Slowing talent growth adds to brain drain woes

By Leslie Lau

KUALA LUMPUR, May 7 — Malaysia ranked 36th out of 60 countries in the Economist Intelligence Unit’s latest Global Talent Index which saw the United States placed as the top country in producing talent, while Singapore and Nordic nations were rated stellar performers.

The Global Talent Index (GTI) report for 2011, released yesterday, also projected Malaysia’s ranking would fall marginally by three places to 39th out of 60 countries by 2015, reflecting the country’s struggle with brain drain and retaining talent.

The World Bank’s report on the country’s brain drain released last Thursday showed that the number of Malaysians with tertiary education who moved abroad tripled in the last two decades.

Two out of every 10 Malaysians with a tertiary education opted for either OECD countries or Singapore.

As of 2010, the World Bank estimated the Malaysian diaspora at about one million, of whom one-third were tertiary educated.

The talent outflow threatens to erode the country’s skills base and derail its ambition to be a developed high-income nation by 2020, more so as the loss of the nation’s “best and brightest” was not being replaced with talent inflow.

The number of expatriates in Peninsular Malaysia fell by about one-quarter between 2004 and 2010, with all the major source countries but two registering declines and in the case of advanced countries, double-digit contractions.

Malaysia’s regional rival Singapore placed fifth in the 2011 GTI and is projected to fall by just one spot in 2015.

Economists have said Malaysia needs to ensure a greater degree of meritocracy in education and employment to tackle the fundamental causes of Malaysia’s brain drain problem.

The GTI index benchmarks countries on their capacity for developing, attracting and retaining talent, both in 2011 and projected to 2015.

According to the GTI report, the foremost strengths of the US are the excellence of its universities, the high overall quality of its existing workforce and a meritocratic environment that is relatively unencumbered by restrictive labour regulation.

Denmark, Finland and Norway figure in the index top five in both 2011 and 2015, and Sweden joins them in the latter year — all thanks in part to their consistent and substantial investment in education from primary through tertiary level, the report said.

The report also said Australia and Singapore are other strong performers, the former due, among other factors, to its high-quality universities and the latter to its openness to international trade and foreign direct investment.

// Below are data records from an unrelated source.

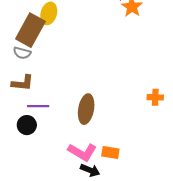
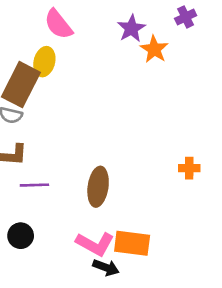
black circle: (27, 125) -> (21, 236), moved
orange rectangle: (110, 153) -> (132, 243), size x1.5

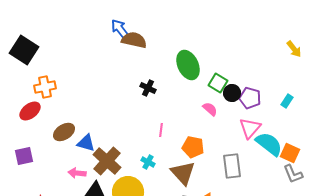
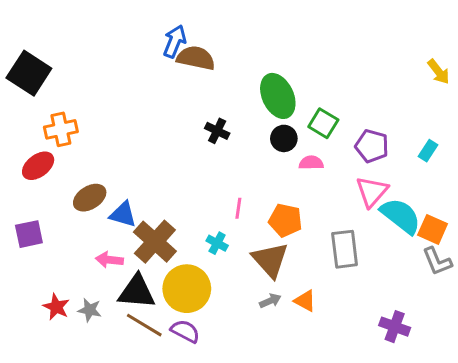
blue arrow: (120, 29) -> (175, 41), turned 60
black circle: (232, 93) -> (284, 138), moved
pink semicircle: (210, 109) -> (311, 163), turned -42
pink line: (161, 130) -> (238, 208), moved

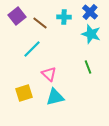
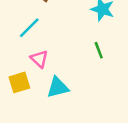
pink triangle: (49, 74) -> (39, 59), moved

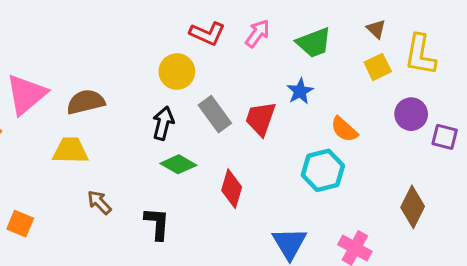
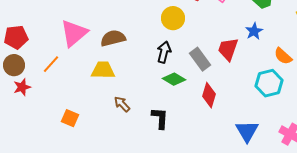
gray rectangle: (215, 114) -> (200, 59), moved

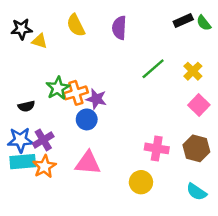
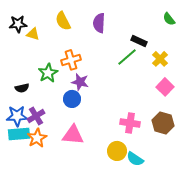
black rectangle: (183, 21) -> (139, 41), moved, turned 49
orange cross: (76, 93) -> (71, 60), moved
cyan semicircle: (196, 192) -> (135, 159), moved

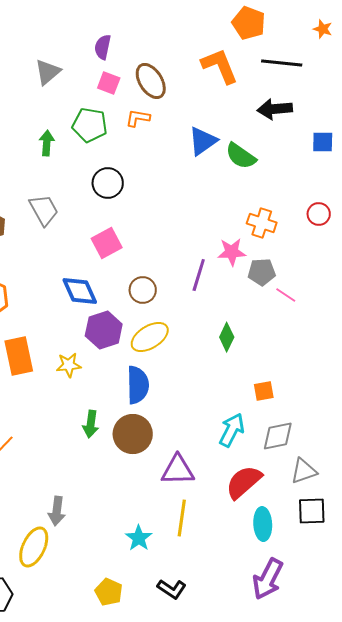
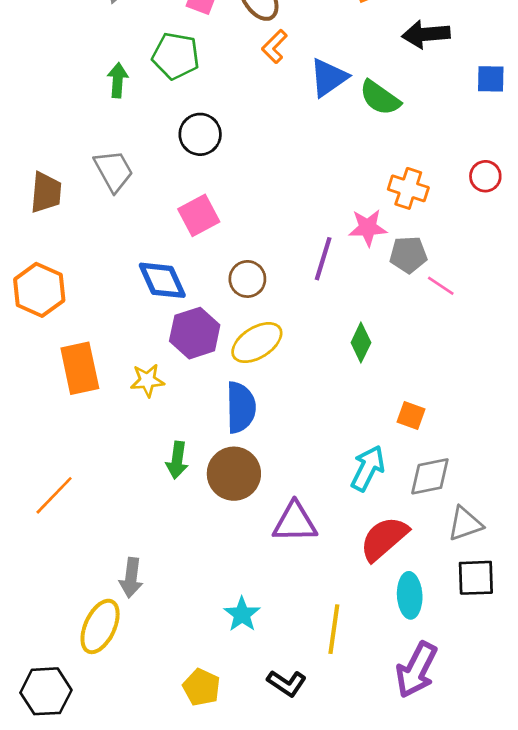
orange L-shape: (138, 118) -> (274, 46), moved, turned -55
orange square: (264, 391) -> (411, 416), turned 30
yellow line: (182, 518) -> (334, 629), moved

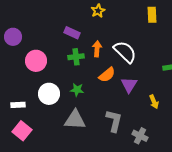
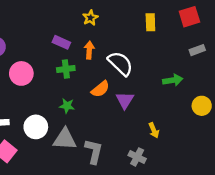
orange arrow: (97, 49) -> (89, 50), moved
white circle: (49, 94) -> (36, 127), moved
yellow arrow: (154, 102) -> (154, 130), moved
gray L-shape: (114, 121) -> (94, 151), moved

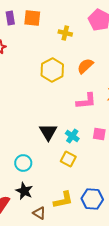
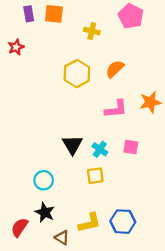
yellow square: (68, 159) -> (95, 176), turned -35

In its summary, the GTI report concludes that talent flourishes in, and is drawn to, developed and wealthy economies with liberal, democratic political systems.

The report states that “Asia’s performance is substantially boosted by some (although not all) of its developed countries such as Hong Kong, Singapore and Taiwan. Similarly, the Middle East is bolstered by Israel.

To validate the index results, the GTI report said the final 2011 rankings were correlated against the World Economic Forum’s country competitiveness rankings.

They were also correlated against data for the percent of a country’s population with tertiary education, as well as the World Economic Forum’s “Brain drain” indicator, which seeks to evaluate the extent to which countries struggle with talent losses.

In the World Economic Forum’s competitiveness rankings last year, Malaysia placed 26th while Singapore came in third.